Graseck expects the Fed to remove those restrictions after announcing the stress test results in June, allowing banks to release some of the excess capital they are holding above regulatory minimums. They will also be able to do so without asking for prior approval from the Fed, whose new capital planning regime ensures banks can return capital as they see fit as long as they do not fall below their new stress capital buffers.

"Boards have not had this type of control over capital returns since 2008," Graseck wrote.

The Fed could face pushback from Democrats on Capitol Hill who have criticized the regulator for allowing capital to flow out of banks despite the COVID-19 pandemic posing significant risk of losses, according to David Feaster, a bank analyst at Raymond James. But a new fiscal relief package from Capitol Hill, combined with vaccinations paving the way for continued economic recovery, could "give the Fed cover" to remove its current limitations, Feaster added.

Nineteen large banks will be subject to the stress tests this year: Bank of America Corp., Bank of New York Mellon Corp., Barclays US LLC, Capital One Financial Corp., Citigroup Inc., Credit Suisse Holdings (USA) Inc., Deutsche Bank AG unit DB USA Corp., Goldman Sachs Group Inc., HSBC North America Holdings Inc., JPMorgan Chase & Co., Morgan Stanley, Northern Trust Corp., PNC Financial Services Group Inc., State Street Corp., TD Group US Holdings LLC, Truist Financial Corp., UBS Americas Holding LLC, U.S. Bancorp and Wells Fargo & Co.

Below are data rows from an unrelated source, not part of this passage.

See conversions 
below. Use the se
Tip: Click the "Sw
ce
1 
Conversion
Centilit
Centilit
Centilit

Smaller regional banks that are on a two-year cycle do not have to undergo the stress tests this year, but they can choose to participate and inform the Fed of their intention to do so by April 5.

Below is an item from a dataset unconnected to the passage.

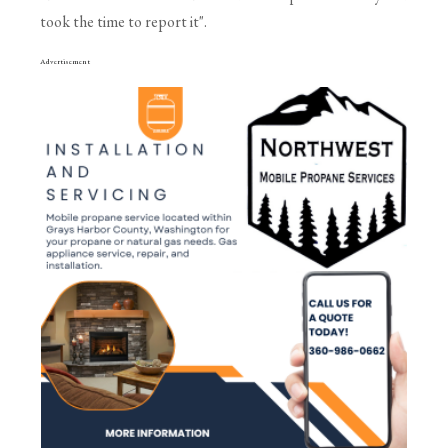
took the time to report it".
Advertisement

That would likely "only occur if a bank felt it had a strong case to see better results" in the new stress tests compared to the December 2020 tests, wrote Ken Usdin, managing director, equity research, at Jefferies. Those examinations laid out banks' individual stress capital buffers for the first time.

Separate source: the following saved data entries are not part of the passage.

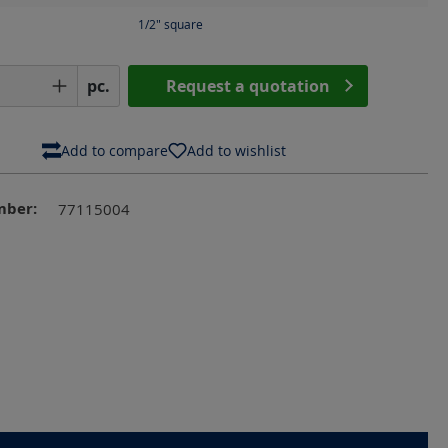
1/2" square
Quantity: Enter the desired amount or us
pc.
Request a quotation
Add to compare
Add to wishlist
mber:
77115004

Usdin and other analysts do not expect many regional banks to opt into the stress tests, although he flagged Buffalo, N.Y.-based M&T Bank Corp. as a candidate after its December 2020 stress tests surprised to the downside.

The bank's domestic commercial real estate losses came in at $6 billion during the December 2020 stress tests, up from $2.2 billion in the examinations last summer. Its CET1 ratio bottomed out at 5% under the December 2020 stress tests, compared with 8.5% in the June 2020 examinations.